Le lendemain et au-delà. La vraie discorde au sein du gouvernement israélien

Le lendemain et au-delà. La vraie discorde au sein du gouvernement israélien
Le lendemain et au-delà. La vraie discorde au sein du gouvernement israélien

*Réédité à partir du magazine +972

À première vue, il est difficile de comprendre la scission au sein du gouvernement israélien survenue le lendemain à Gaza, qui a conduit Benny Gantz à quitter la coalition dimanche dernier. Lors d’une conférence de presse annonçant sa décision, Gantz a accusé le Premier ministre Benjamin Netanyahu d’avoir « empêché… une véritable victoire » en ne présentant pas un plan réalisable pour la gouvernance d’après-guerre de la bande de Gaza.

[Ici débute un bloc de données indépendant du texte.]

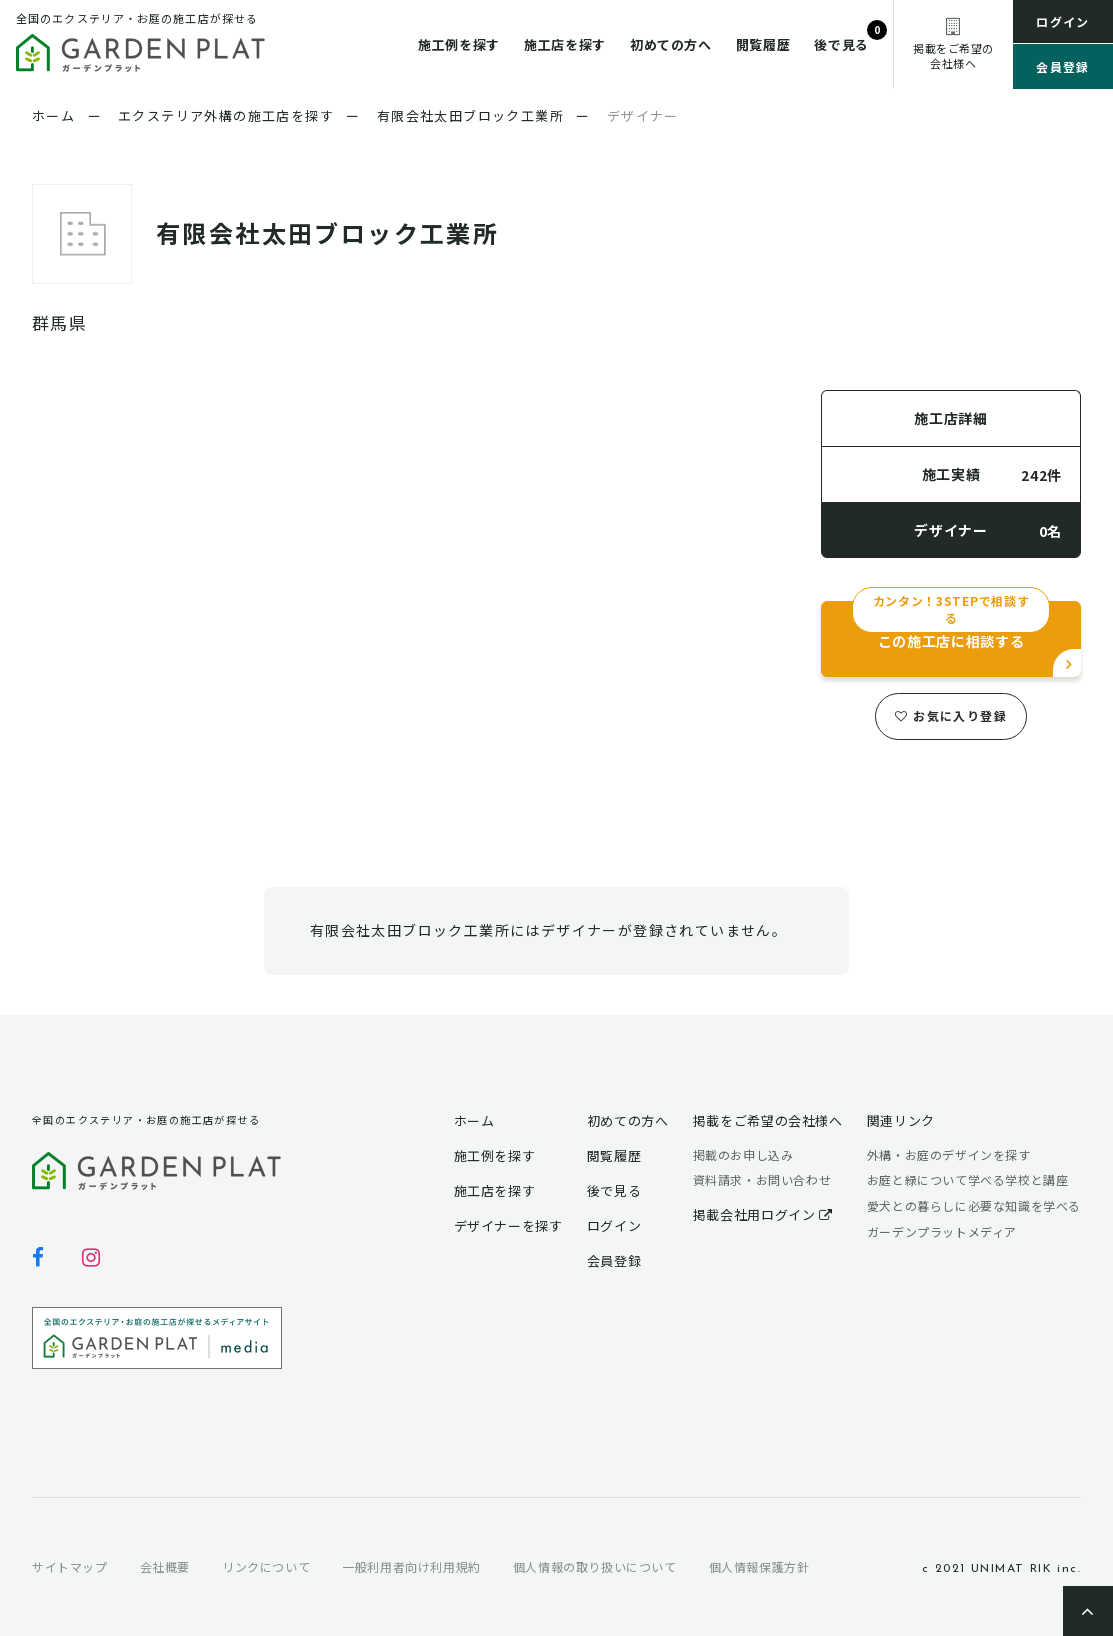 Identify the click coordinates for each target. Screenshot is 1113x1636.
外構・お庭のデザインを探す (949, 1154)
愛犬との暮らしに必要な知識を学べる (974, 1205)
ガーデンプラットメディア (942, 1231)
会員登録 (1063, 66)
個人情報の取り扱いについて (595, 1566)
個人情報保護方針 (759, 1566)
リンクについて (266, 1566)
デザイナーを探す (508, 1225)
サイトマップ (70, 1566)
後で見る (841, 44)
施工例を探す (459, 44)
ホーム (474, 1120)
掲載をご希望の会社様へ (768, 1120)
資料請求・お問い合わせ (762, 1179)
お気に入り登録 (951, 715)
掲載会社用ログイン (763, 1214)
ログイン (1063, 21)
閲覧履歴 (763, 44)
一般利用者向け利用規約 (411, 1566)
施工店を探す (565, 44)
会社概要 (165, 1566)
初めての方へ (671, 44)
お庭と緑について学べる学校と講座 (968, 1179)
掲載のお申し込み (743, 1154) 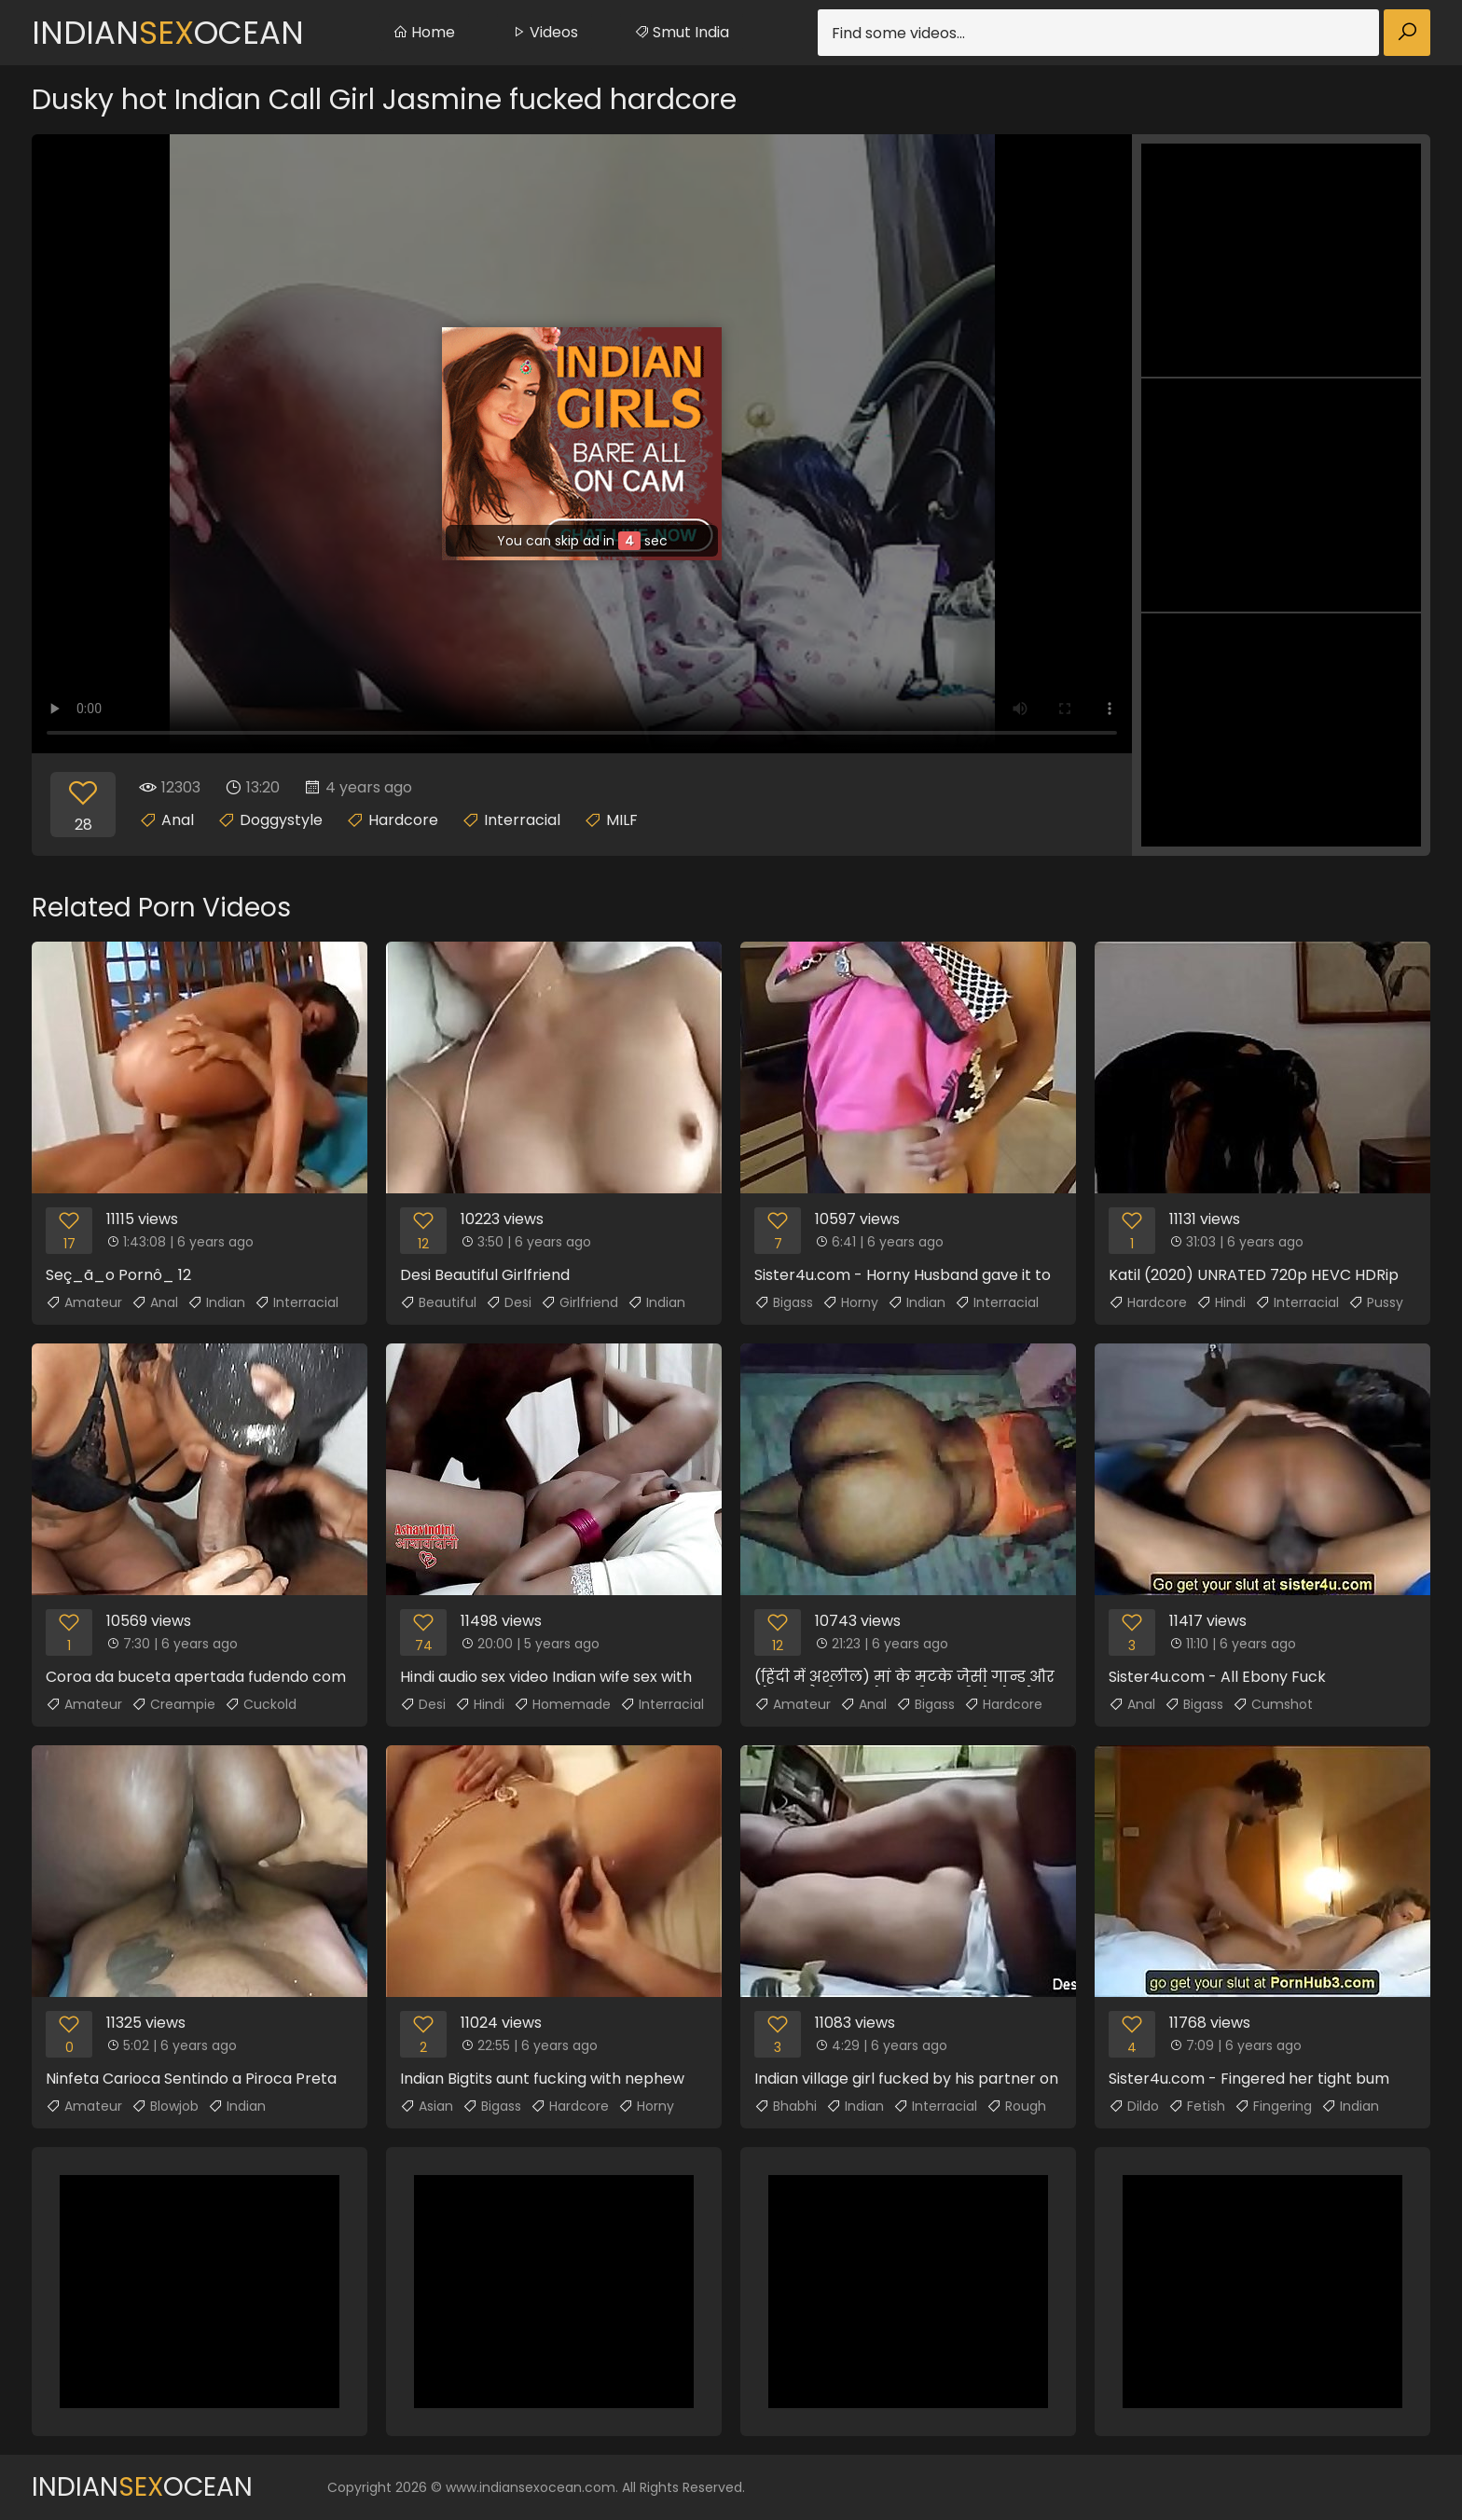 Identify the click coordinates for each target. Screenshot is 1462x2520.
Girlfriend (579, 1302)
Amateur (84, 1302)
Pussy (1375, 1302)
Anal (177, 820)
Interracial (522, 820)
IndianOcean (168, 32)
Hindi (1221, 1302)
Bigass (783, 1302)
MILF (622, 820)
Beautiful (438, 1302)
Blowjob (165, 2106)
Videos (544, 32)
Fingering (1273, 2106)
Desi (508, 1302)
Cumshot (1273, 1704)
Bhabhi (785, 2106)
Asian (426, 2106)
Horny (850, 1302)
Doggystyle (281, 820)
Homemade (562, 1704)
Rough (1016, 2106)
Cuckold (261, 1704)
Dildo (1134, 2106)
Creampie (173, 1704)
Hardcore (403, 820)
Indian (216, 1302)
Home (424, 32)
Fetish (1196, 2106)
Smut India (681, 32) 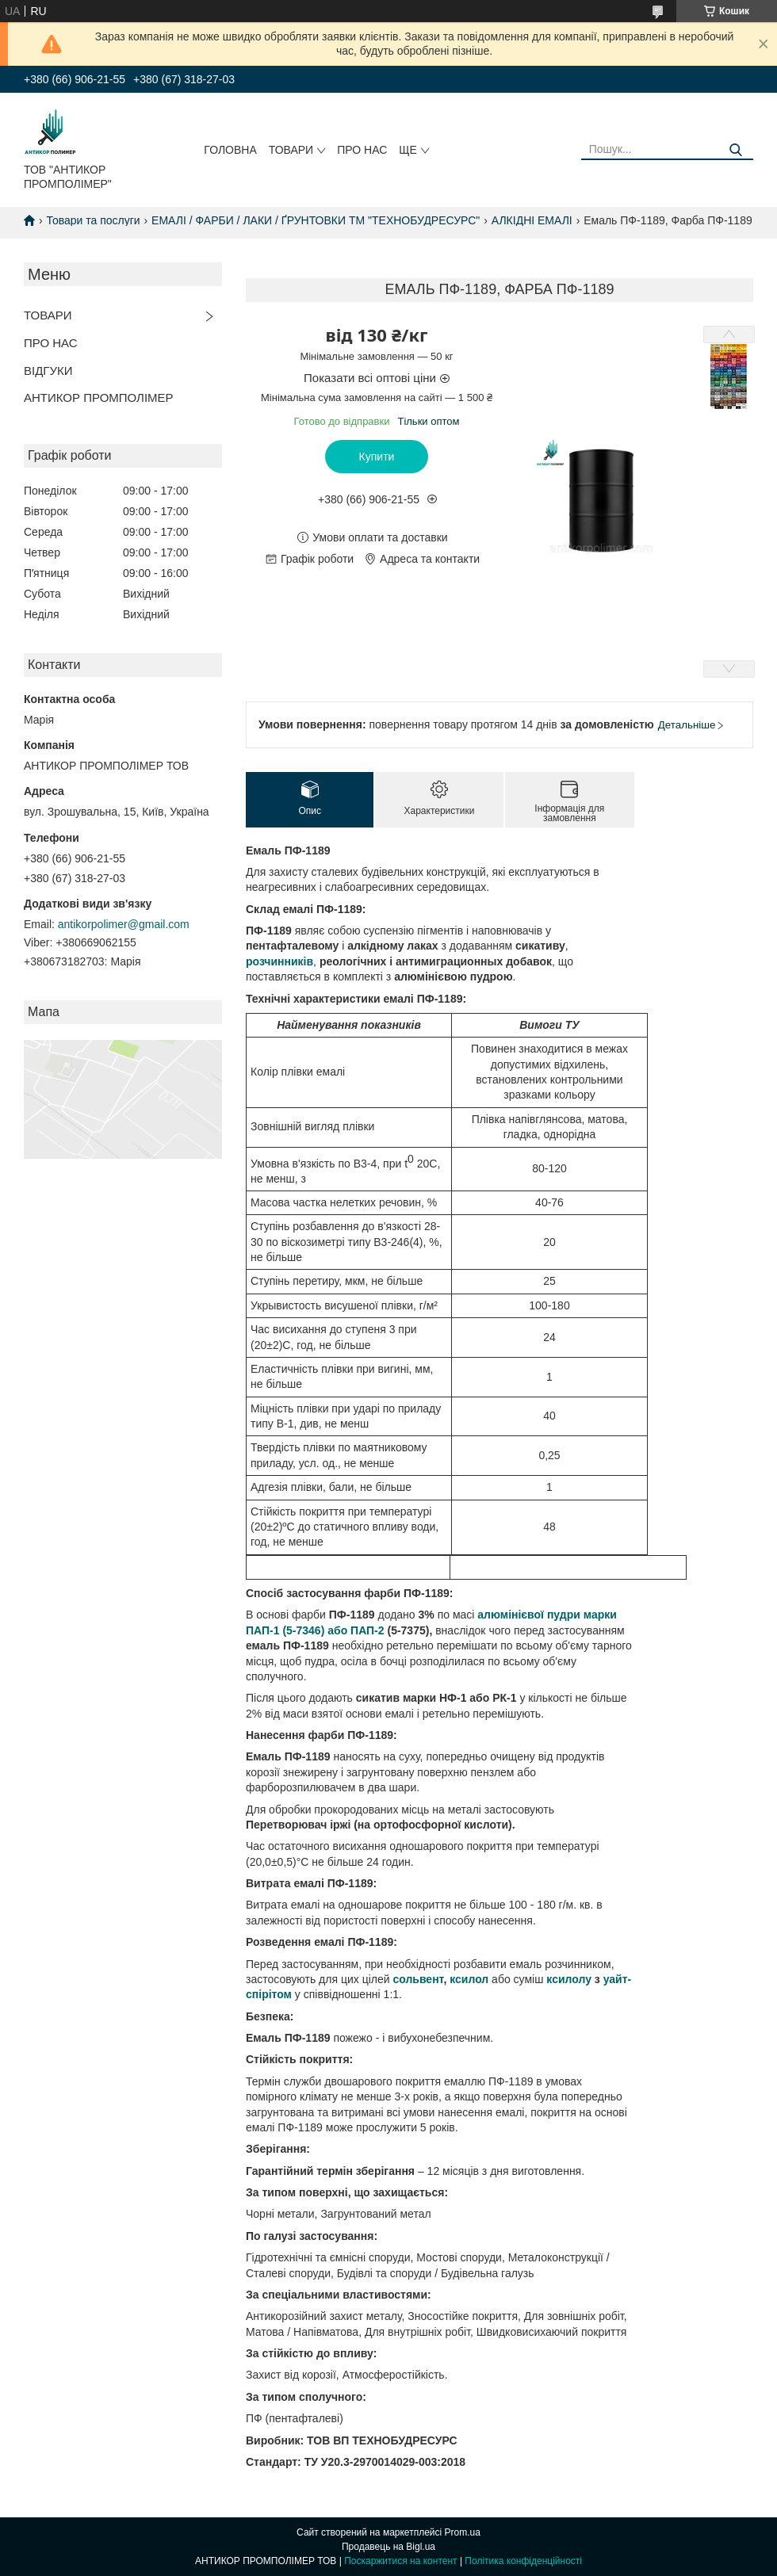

Gantz, qui a rejoint le gouvernement et le cabinet de guerre après le 7 octobre en tant que ministre sans portefeuille, exhorte depuis des mois Netanyahu à présenter son plan pour le « lendemain ». Le Premier ministre, qui a un intérêt personnel et politique à prolonger la guerre, a jusqu’à présent refusé d’en présenter une ; au contraire, il n’a fait qu’insister à plusieurs reprises sur son rejet à la fois du maintien d’un « Hamastan » et de son remplacement par un « Fatahstan » dirigé par l’Autorité nationale palestinienne (AP).

Cependant, Gantz n’a pas non plus de plan viable. Sa proposition – remplacer le Hamas par un « mécanisme de gouvernance civile internationale » incluant certains éléments palestiniens, tout en accordant à Israël le contrôle global de la sécurité – est si farfelue que sa signification pratique est de poursuivre la guerre indéfiniment. En d’autres termes, c’est exactement ce que veulent Netanyahu et ses alliés d’extrême droite.

On peut dire la même chose du ministre de la Défense Yoav Gallant, qui était le plus proche allié de Gantz au sein du cabinet de guerre. Gallant aurait quitté une réunion du cabinet de sécurité le mois dernier lorsque ses collègues ministres l’ont réprimandé pour avoir demandé à Netanyahu d’exclure un contrôle civil ou militaire prolongé de Gaza. Mais la proposition alternative du ministre de la Défense est essentiellement la même que celle de Gantz : établir un gouvernement dirigé par des « entités palestiniennes » non liées au Hamas avec un soutien international – ce qu’aucun acteur palestinien, arabe ou international n’acceptera.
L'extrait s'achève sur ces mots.